→ **PROBLEM DETAILS**:
Return all lines of the data in which the string "гладкий" occurs.

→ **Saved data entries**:
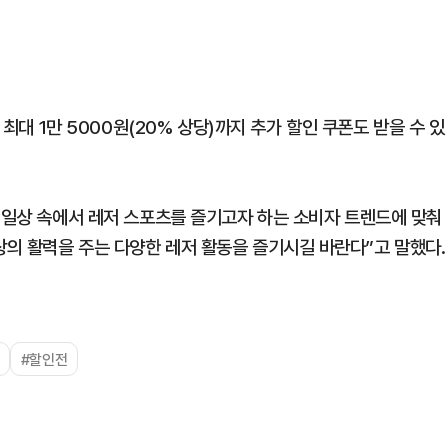
 최대 1만 5000원(20% 상당)까지 추가 할인 쿠폰도 받을 수 있
등 일상 속에서 레저 스포츠를 즐기고자 하는 소비자 트렌드에 맞춰
의 활력을 주는 다양한 레저 활동을 즐기시길 바란다”고 말했다.
#할인전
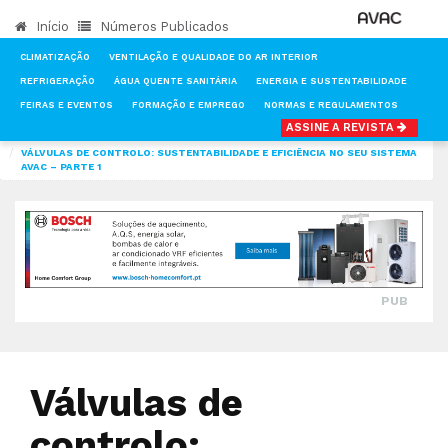
Início
Números Publicados
CLIMATIZAÇÃO
VENTILAÇÃO E QUALIDADE DO AR INTERIOR
REFRIGERAÇÃO
ÁGUA QUENTE SANITÁRIA
ENERGIA E SUSTENTABILIDADE
FEIRAS E EVENTOS
FORMAÇÃO E EMPREGO
NORMAS E REGULAMENTOS
ASSINE A REVISTA
INÍCIO
NOTÍCIAS
CLIMATIZAÇÃO
VÁLVULAS DE CONTROLO: SUSTENTABILIDADE E EFICIÊNCIA NO SEU SISTEMA
AVAC – PARTE 1
PUB
Válvulas de
controlo:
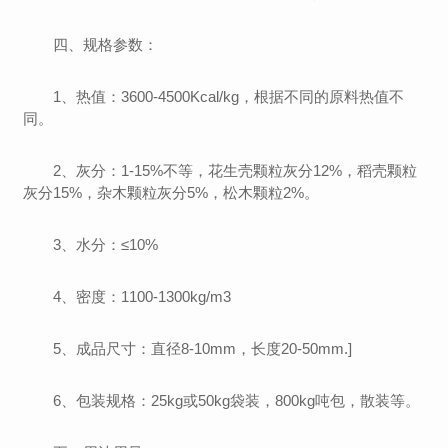
四、规格参数：
1、热值：3600-4500Kcal/kg，根据不同的原料热值不
同。
2、灰分：1-15%不等，花生壳颗粒灰分12%，稻壳颗粒
灰分15%，杂木颗粒灰分5%，松木颗粒2%。
3、水分：≤10%
4、密度：1100-1300kg/m3
5、成品尺寸：直径8-10mm，长度20-50mm.]
6、包装规格：25kg或50kg袋装，800kg吨包，散装等。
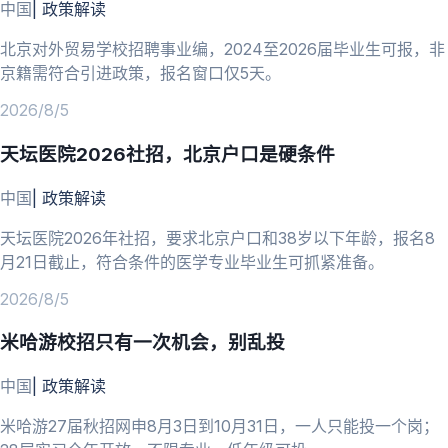
中国
|
政策解读
北京对外贸易学校招聘事业编，2024至2026届毕业生可报，非
京籍需符合引进政策，报名窗口仅5天。
2026/8/5
天坛医院2026社招，北京户口是硬条件
中国
|
政策解读
天坛医院2026年社招，要求北京户口和38岁以下年龄，报名8
月21日截止，符合条件的医学专业毕业生可抓紧准备。
2026/8/5
米哈游校招只有一次机会，别乱投
中国
|
政策解读
米哈游27届秋招网申8月3日到10月31日，一人只能投一个岗；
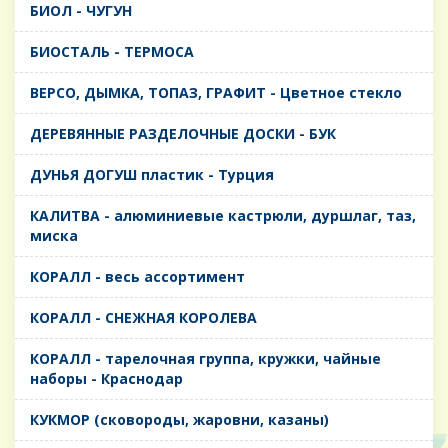
БИОЛ - ЧУГУН
БИОСТАЛЬ - ТЕРМОСА
ВЕРСО, ДЫМКА, ТОПАЗ, ГРАФИТ - Цветное стекло
ДЕРЕВЯННЫЕ РАЗДЕЛОЧНЫЕ ДОСКИ - БУК
ДУНЬЯ ДОГУШ пластик - Турция
КАЛИТВА - алюминиевые кастрюли, дуршлаг, таз,
миска
КОРАЛЛ - весь ассортимент
КОРАЛЛ - СНЕЖНАЯ КОРОЛЕВА
КОРАЛЛ - тарелочная группа, кружки, чайные
наборы - Краснодар
КУКМОР (сковороды, жаровни, казаны)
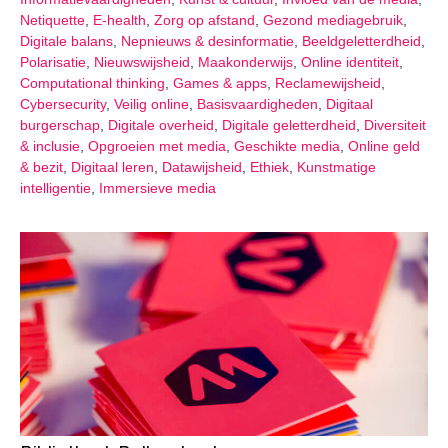
Netiquette
,
E-health
,
Zorg op afstand
,
Gezond mediagebruik
,
Digitale balans
,
Nepnieuws & desinformatie
,
Beeldgeletterdheid
,
Polarisatie
,
Nieuwswijsheid
,
Maakonderwijs
,
Online identiteit
,
Computational thinking
,
Games & apps
,
Reclamewijsheid
,
Cybersecurity
,
Veilig online
,
Basisvaardigheden
,
Digitaal
burgerschap
,
Digitale overheid
,
Digitale geletterdheid
,
Diversiteit
& inclusie
,
Opgroeien met media
,
Geschikte media
,
Online geld
& bezit
,
Digitaal leren
,
Datawijsheid
,
Ethiek
,
Kunstmatige
intelligentie
,
Immersieve media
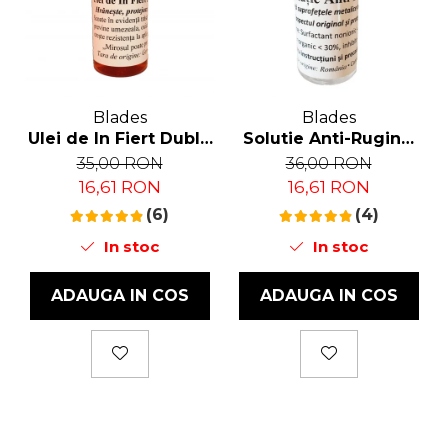
Blades
Blades
Ulei de In Fiert Dublu
Solutie Anti-Rugina,
Rafinat, 50 ml
Blades®, 50 ml
35,00 RON
36,00 RON
16,61 RON
16,61 RON
(6)
(4)
In stoc
In stoc
ADAUGA IN COS
ADAUGA IN COS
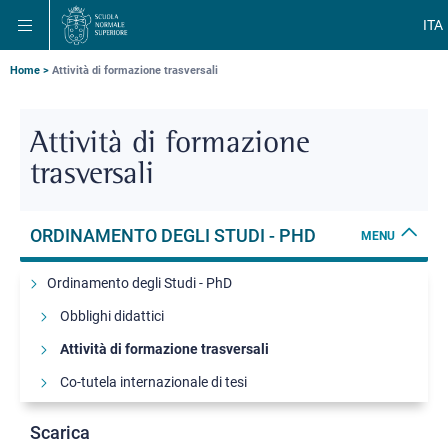
Salta
Salta
Salta
ITA
alla
al
alla
navigazione
contenuto
ricerca
principale
principale
principale
Briciole
Home
Attività di formazione trasversali
di
pane
Attività di formazione
trasversali
ORDINAMENTO DEGLI STUDI - PHD
MENU
Ordinamento degli Studi - PhD
Obblighi didattici
Attività di formazione trasversali
Co-tutela internazionale di tesi
Programma Science & Management MBA
Scarica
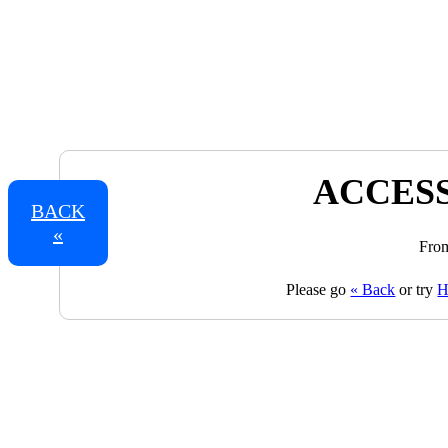
ACCESS
BACK
«
From
Please go
« Back
or try
H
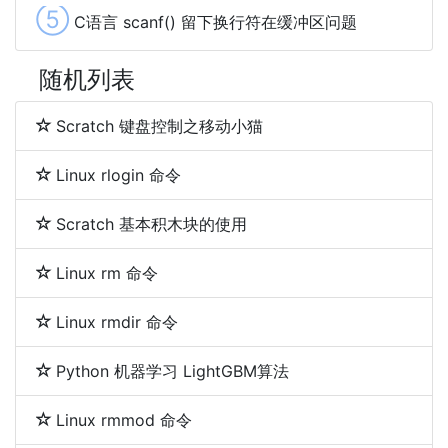
⑤
C语言 scanf() 留下换行符在缓冲区问题
随机列表
Scratch 键盘控制之移动小猫
Linux rlogin 命令
Scratch 基本积木块的使用
Linux rm 命令
Linux rmdir 命令
Python 机器学习 LightGBM算法
Linux rmmod 命令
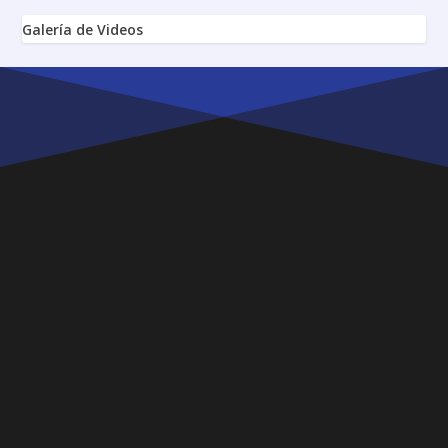
Galería de Videos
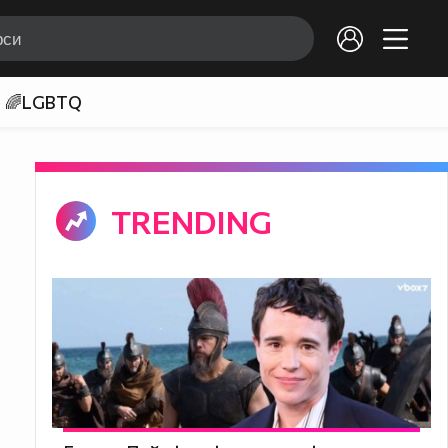
🌈LGBTQ
TRENDING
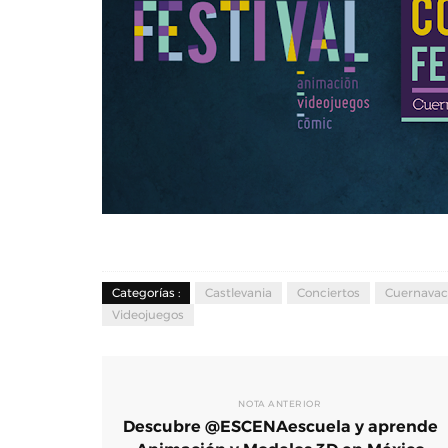
El MIDE y ProFuturo prese
Ciudad del Ahorro, una exp
inmersiva con Dessign
Dic 01, 2025
0
Categorías :
Castlevania
Conciertos
Cuernavac
Videojuegos
NOTA ANTERIOR
Descubre @ESCENAescuela y aprende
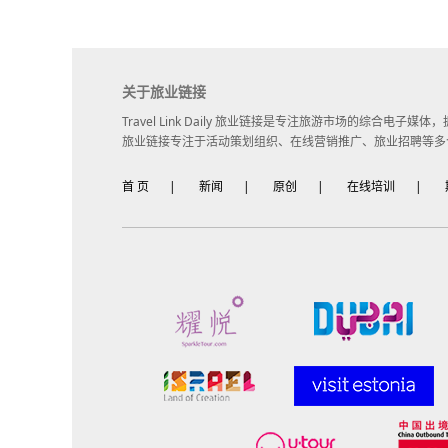
关于旅业链接
Travel Link Daily 旅业链接是专注旅游市场的综合电
旅业链接专注于活动策划组织、在线营销推广、旅业招聘等多
首 页
|
新闻
|
原创
|
在线培训
|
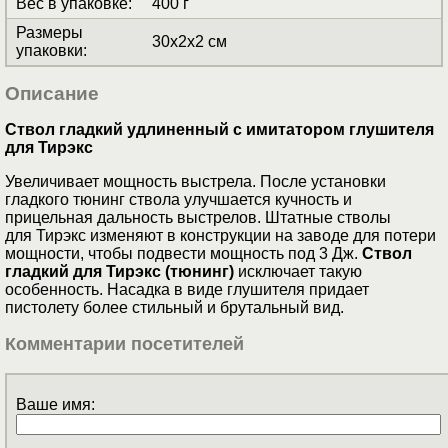
Вес в упаковке
:
400 г
Размеры
30x2x2 см
упаковки
:
Описание
Ствол гладкий удлиненный с имитатором глушителя
для Тирэкс
Увеличивает мощность выстрела. После установки
гладкого тюнинг ствола улучшается кучность и
прицельная дальность выстрелов. Штатные стволы
для Тирэкс изменяют в конструкции на заводе для потери
мощности, чтобы подвести мощность под 3 Дж.
Ствол
гладкий для Тирэкс (тюнинг)
исключает такую
особенность. Насадка в виде глушителя придает
пистолету более стильный и брутальный вид.
Комментарии посетителей
Ваше имя:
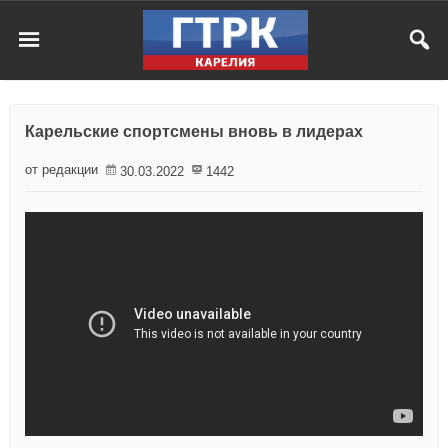
Карельские спортсмены вновь в лидерах
от редакции
30.03.2022
1442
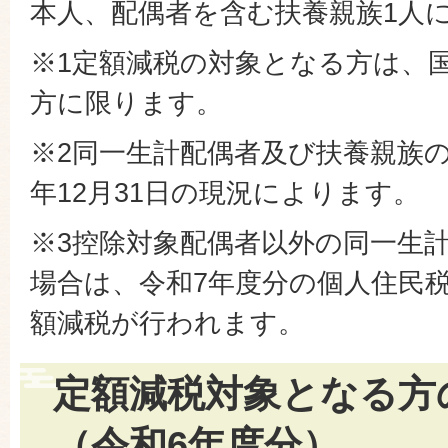
本人、配偶者を含む扶養親族1人
※1定額減税の対象となる方は、
方に限ります。
※2同一生計配偶者及び扶養親族
年12月31日の現況によります。
※3控除対象配偶者以外の同一生
場合は、令和7年度分の個人住民
額減税が行われます。
定額減税対象となる方
（令和6年度分）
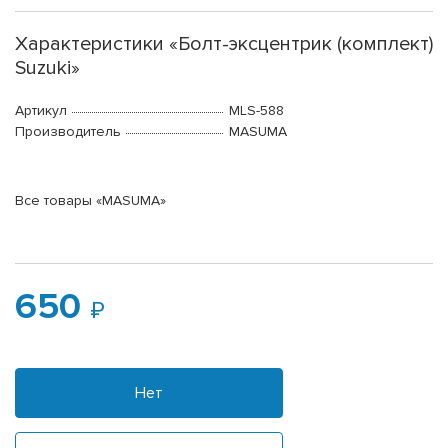
Характеристики «Болт-эксцентрик (комплект)
Suzuki»
Артикул
MLS-588
Производитель
MASUMA
Все товары «MASUMA»
650
Нет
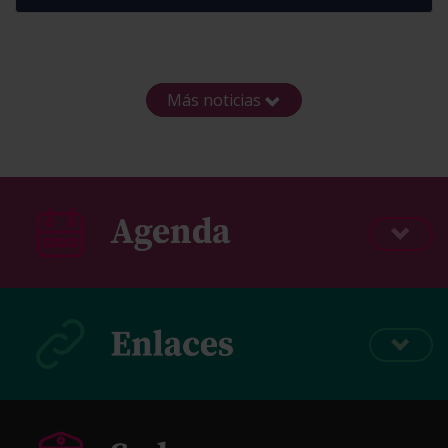
Más noticias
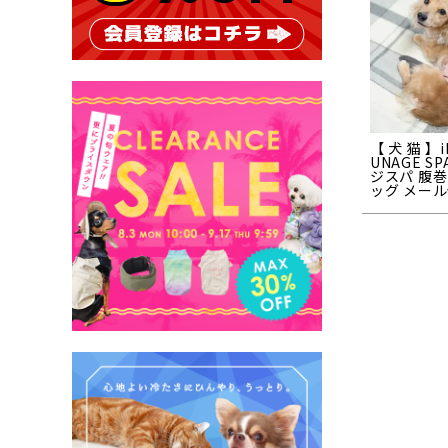
【 犬 猫 】i
UNAGE S
ジスパ 腹巻
ッグ メール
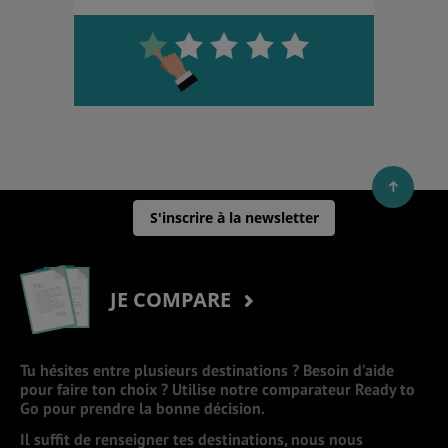
S'inscrire à la newsletter
JE COMPARE
Tu hésites entre plusieurs destinations ? Besoin d’aide
pour faire ton choix ? Utilise notre comparateur Ready to
Go pour prendre la bonne décision.
Il suffit de renseigner tes destinations, nous nous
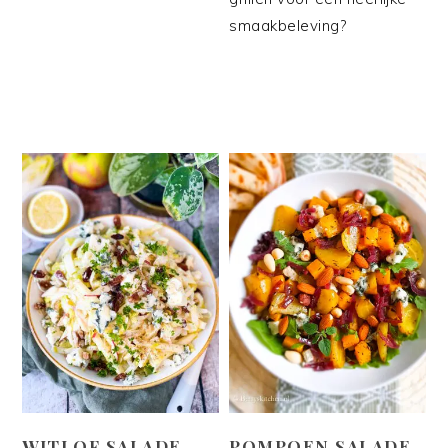
smaakbeleving?
WITLOF SALADE
POMPOEN SALADE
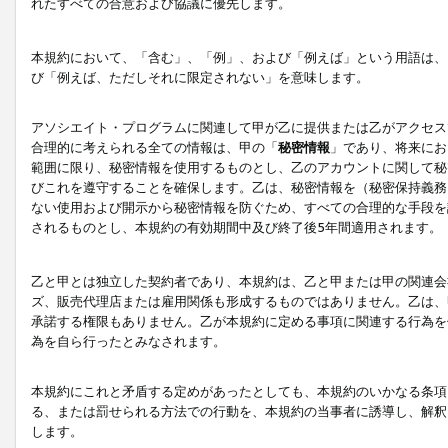
れたすべての合意および協議に優先します。
本規約において、「含む」、「例」、および「例えば」という用語は、
び「例えば、ただしそれに限定されない」を意味します。
アソシエイト・プログラムに関連して甲が乙に提供または乙がアクセス
合理的に考えられる全ての情報は、甲の「
秘密情報
」であり、将来にお
範囲に限り、秘密情報を使用するものとし、乙のアカウントに関して秘
びこれを遵守することを確保します。乙は、秘密情報を（秘密保持義務
ない使用および開示から秘密情報を防ぐため、すべての合理的な手段を
されるものとし、本規約の有効期間中及び終了後5年間適用されます。
乙と甲とは独立した契約者であり、本規約は、乙と甲または甲の関連会
ズ、販売代理店または雇用関係も形成するものではありません。乙は、
承諾する権限もありません。乙が本規約に定める事項に関連する行為を
為を自ら行ったとみなされます。
本規約にこれと矛盾する定めがあったとしても、本規約のいかなる条項
る、または罰せられる方法での行動を、本規約の当事者に誘導し、解釈
します。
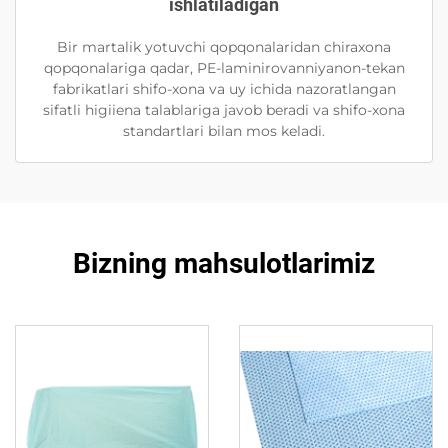
ishlatiladigan
Bir martalik yotuvchi qopqonalaridan chiraxona
qopqonalariga qadar, PE-laminirovanniyanon-tekan
fabrikatlari shifo-xona va uy ichida nazoratlangan
sifatli higiiena talablariga javob beradi va shifo-xona
standartlari bilan mos keladi.
Bizning mahsulotlarimiz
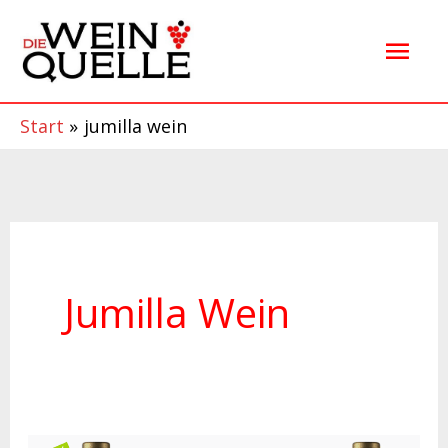
Zum
Hau
Inhalt
springen
Start
jumilla wein
Jumilla Wein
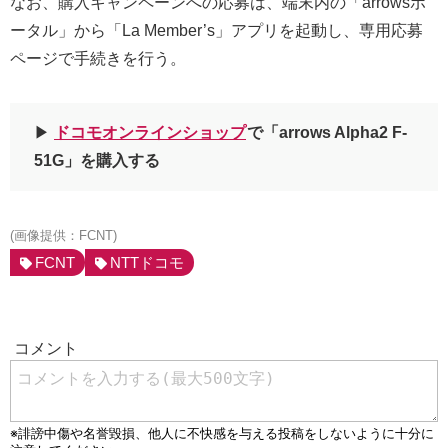
なお、購入キャンペーンへの応募は、端末内の「arrowsポ
ータル」から「La Member’s」アプリを起動し、専用応募
ページで手続きを行う。
▶︎
ドコモオンラインショップ
で「arrows Alpha2 F-
51G」を購入する
(画像提供：FCNT)
FCNT
NTTドコモ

→ **EXERCISE OUTPUT**:
Ствол гладкий удлиненный с имитатором глушителя
гладкий для Тирэкс (тюнинг)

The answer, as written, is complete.